This is from a series of posts by MABA resident artist Barry Van Dusen
January 26, 2016
Eastern Point Wildlife Sanctuary, Gloucester, Part 2
I had brought along Chris Leahy’s excellent GUIDE TO WINTER BIRDING ON CAPE ANN, published by Bird Observer Magazine. This special reprint (I covet my copy), covers every nook and cranny along Cape Ann’s shore, with detailed notes on access, vantage points, and perhaps most importantly in this tight mix of public and private land – PARKING! Although I spent most of my day at the sanctuary, I used this guide to explore adjacent areas, all of which are prime hotspots for birds.
The area is of special interest to those interested in gulls and gull identification. Indeed, you could hardly find a better spot than Eastern Point in winter for a good variety of Larids. Today, and with Jim Berry’s help, I observed seven species of gulls in dozens of plumages. Besides the more common species – Herring, Great Black-backed, Ring-billed and Bonaparte’s – we found as many as six Iceland Gulls, two Glaucous gulls and one Black-headed gull!
Here’s the drill: You set up your scope at Niles Pond and methodically work your way through the throng of gulls loafing on the ice.

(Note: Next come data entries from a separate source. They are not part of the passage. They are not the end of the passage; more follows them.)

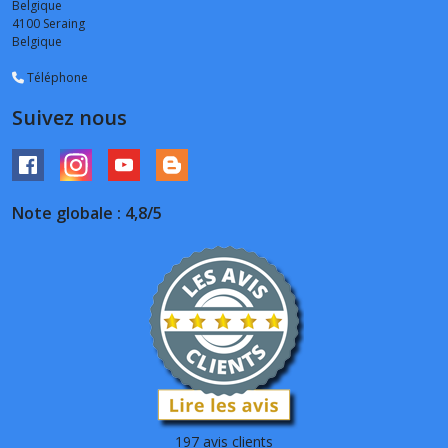
Belgique
4100
Seraing
Belgique
Téléphone
Suivez nous
Note globale : 4,8/5
197 avis clients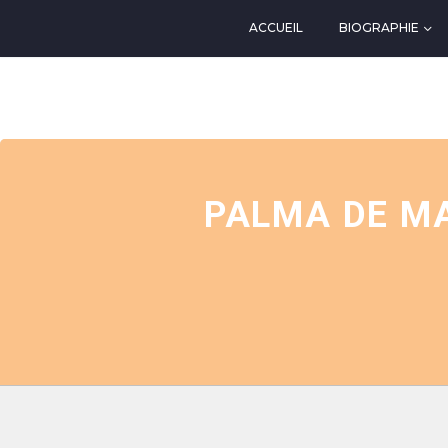
ACCUEIL
BIOGRAPHIE
EVENTS AT THIS LOCATIO
PALMA DE MA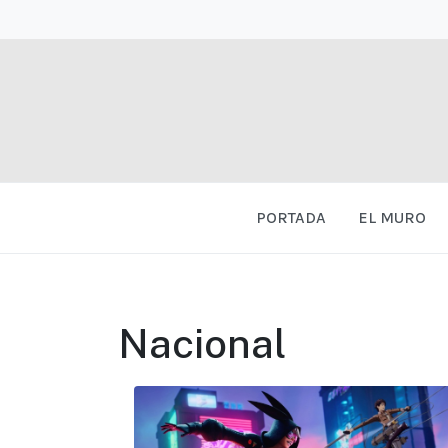
PORTADA
EL MURO
Nacional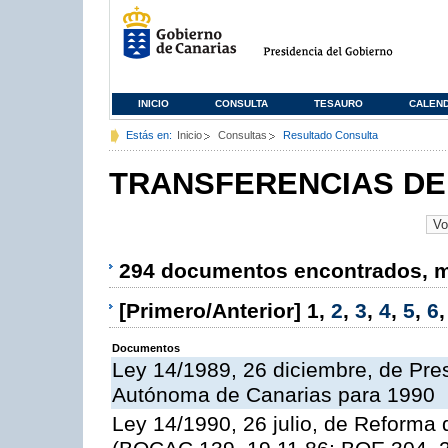
INICIO
CONSULTA
TESAURO
CALEN
Estás en:
Inicio
Consultas
Resultado Consulta
TRANSFERENCIAS DE
294 documentos encontrados, mo
[Primero/Anterior]
1
,
2
,
3
,
4
,
5
,
6
Documentos
Ley 14/1989, 26 diciembre, de Pr
Autónoma de Canarias para 1990
Ley 14/1990, 26 julio, de Reforma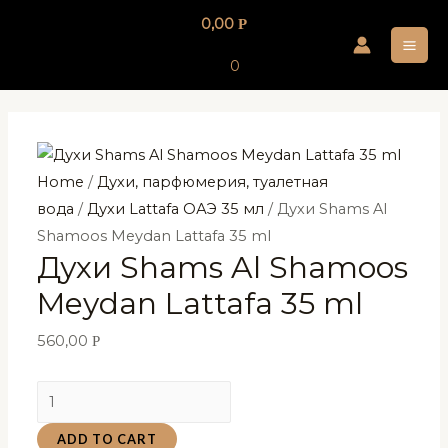
Перейти
0,00
Р
к
MA
содержимому
0
ME
Home
/
Духи, парфюмерия, туалетная
вода
/
Духи Lattafa ОАЭ 35 мл
/ Духи Shams Al
Shamoos Meydan Lattafa 35 ml
Духи Shams Al Shamoos
Meydan Lattafa 35 ml
560,00
Р
Духи
Shams
ADD TO CART
Al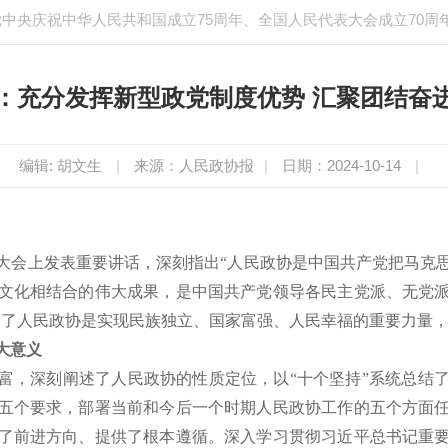
中央庆祝中华人民共和国成立75周年、全国人民代表大会成立70周
：充分发挥新型政党制度优势 汇聚团结奋
编辑: 胡文生
|
来源：人民政协报
|
日期：2024-10-14
|
年大会上发表重要讲话，深刻指出“人民政协是中国共产党把马克
文化相结合的伟大成果，是中国共产党领导各民主党派、无党
证明了人民政协是实现民族独立、国家富强、人民幸福的重要力量
大意义
富，深刻阐述了人民政协的性质定位，以“十个坚持”系统总结
五个要求，部署当前和今后一个时期人民政协工作的五个方面
了前进方向、提供了根本遵循。深入学习贯彻习近平总书记重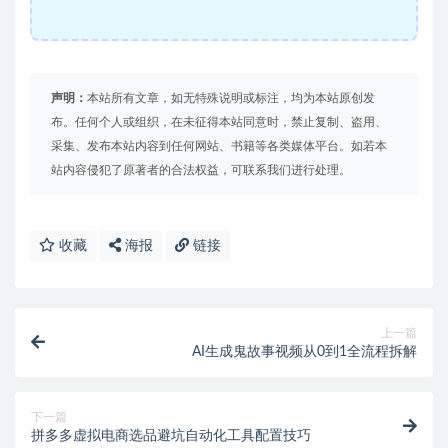
声明：
本站所有文章，如无特殊说明或标注，均为本站原创发
布。任何个人或组织，在未征得本站同意时，禁止复制、盗用、
采集、发布本站内容到任何网站、书籍等各类媒体平台。如若本
站内容侵犯了原著者的合法权益，可联系我们进行处理。
收藏
海报
链接
上一篇
AI生成鬼故事视频从0到1全流程拆解
下一篇
拼多多虚拟电商选品避坑自动化工具配置技巧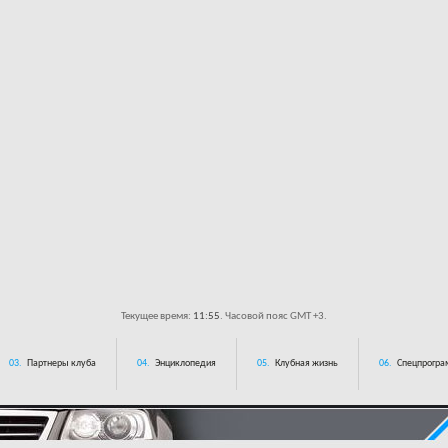
Текущее время:
11:55
. Часовой пояс GMT +3.
03.
Партнеры клуба
04.
Энциклопедия
05.
Клубная жизнь
06.
Спецпрограм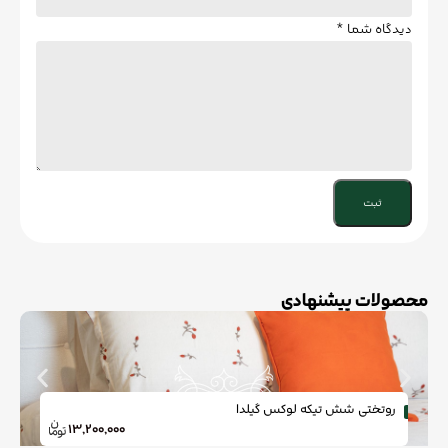
دیدگاه شما
*
محصولات پیشنهادی
روتختی شش تیکه لوكس گیلدا
13,200,000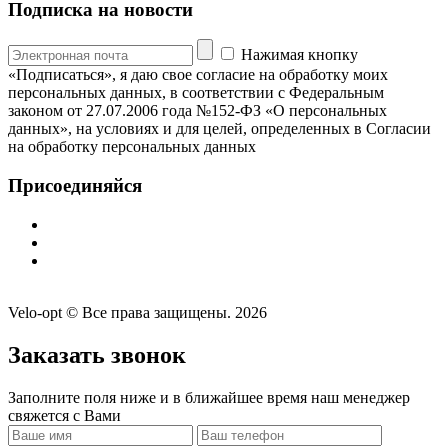
Подписка на новости
Нажимая кнопку
«Подписаться», я даю свое согласие на обработку моих
персональных данных, в соответствии с Федеральным
законом от 27.07.2006 года №152-ФЗ «О персональных
данных», на условиях и для целей, определенных в Согласии
на обработку персональных данных
Присоединяйся
Velo-opt © Все права защищены. 2026
Заказать звонок
Заполните поля ниже и в ближайшее время наш менеджер
свяжется с Вами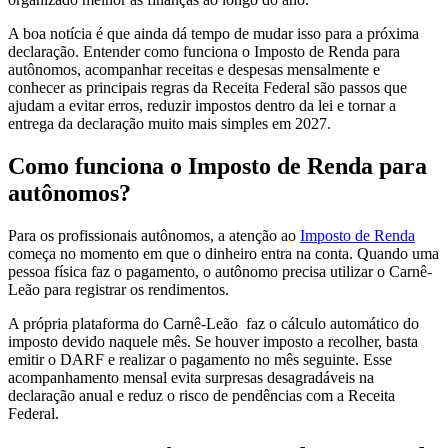
A boa notícia é que ainda dá tempo de mudar isso para a próxima
declaração. Entender como funciona o Imposto de Renda para
autônomos, acompanhar receitas e despesas mensalmente e
conhecer as principais regras da Receita Federal são passos que
ajudam a evitar erros, reduzir impostos dentro da lei e tornar a
entrega da declaração muito mais simples em 2027.
Como funciona o Imposto de Renda para
autônomos?
Para os profissionais autônomos, a atenção ao
Imposto de Renda
começa no momento em que o dinheiro entra na conta. Quando uma
pessoa física faz o pagamento, o autônomo precisa utilizar o Carnê-
Leão para registrar os rendimentos.
A própria plataforma do Carnê-Leão faz o cálculo automático do
imposto devido naquele mês. Se houver imposto a recolher, basta
emitir o DARF e realizar o pagamento no mês seguinte. Esse
acompanhamento mensal evita surpresas desagradáveis na
declaração anual e reduz o risco de pendências com a Receita
Federal.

You look for anything unusual or out-of-place: individuals of a slightly different size, odd colored legs and bills, slightly lighter or darker mantles, subtle shifts in overall color, and especially – pale wing tips.
The view of Niles Pond from the south end of Brace Cove was the best spot for studying gulls, today. Not only was this spot closest to the birds, but it was protected from the wind, and I could sketch comfortably.
Brace Cove Beach was also a good spot for gulls. The sub-adult Iceland gull in this painting was foraging in the waves just off the beach, and a nearby flock of Bonaparte’s gulls was joined by a single black-headed gull.